Pūhoro STEM Academy has signed a three-year partnership with Genesis Energy supporting Māori students to choose school subjects and career pathways in science, technology, engineering and maths (STEM).
Pūhoro assists Māori secondary school students to participate and achieve in STEM subjects to enable them into these careers. Started in 2016, with programmes now operating in 31 schools and to more than 1000 students in 2021, Pūhoro has seen its students achieve NCEA pass rates above national averages in science and mathematics.
The Genesis partnership is targeted at launching Pūhoro in the local communities in which the company operates across the country and will include work experience opportunities and internships.
Pūhoro Director, Naomi Manu, said the support from Genesis would allow the academy to further its work with rangatahi Māori to shape STEM-related career opportunities.
“Last year the Tertiary Education Commission released its Drawing the Future report. The report gave mana to the Pūhoro approach and specifically, shaping STEM career aspirations from an early age,” she said.
“This partnership will enable rangatahi and whānau access and exposure to Genesis resources and the breadth of career opportunities within the energy sector. This will help rangatahi Māori, and their whānau, develop a line of sight into STEM careers, and access to an organisation and a network who want to see those aspirations realised.”
Genesis’ Chief Operations Officer Nigel Clarke said supporting Pūhoro fits well with the work the company is doing in the local communities of its generation sites to create education, training and pathways to prepare young people for the future of work.

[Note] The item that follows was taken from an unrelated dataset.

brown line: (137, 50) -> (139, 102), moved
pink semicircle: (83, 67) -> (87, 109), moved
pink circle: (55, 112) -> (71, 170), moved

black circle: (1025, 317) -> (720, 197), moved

“Careers revolving around STEM continue to rise across the world. That is only going to increase as advances in technology continue to change the way we live and work. We see that first-hand in our own industry and want to help develop New Zealand’s pipeline of future talent,” he said.
“We also welcome being able to provide practical help and insights on possible career opportunities by students visiting our local sites and meeting some of our teams who have STEM related careers.”

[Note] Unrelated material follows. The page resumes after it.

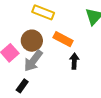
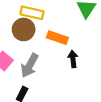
brown circle: (32, 41) -> (24, 29), moved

Pūhoro works alongside students and whānau in a kaupapa Māori approach based on long-term relationships and strengthening rangatahi in the programme as Māori. The programme includes weekly mentoring sessions delivered to small cohorts of students throughout the year as well as work placements and on-campus wānanga in the term holidays.
The first programmes to be launched with the support of Genesis will be in the Tongariro and Wairoa regions this year.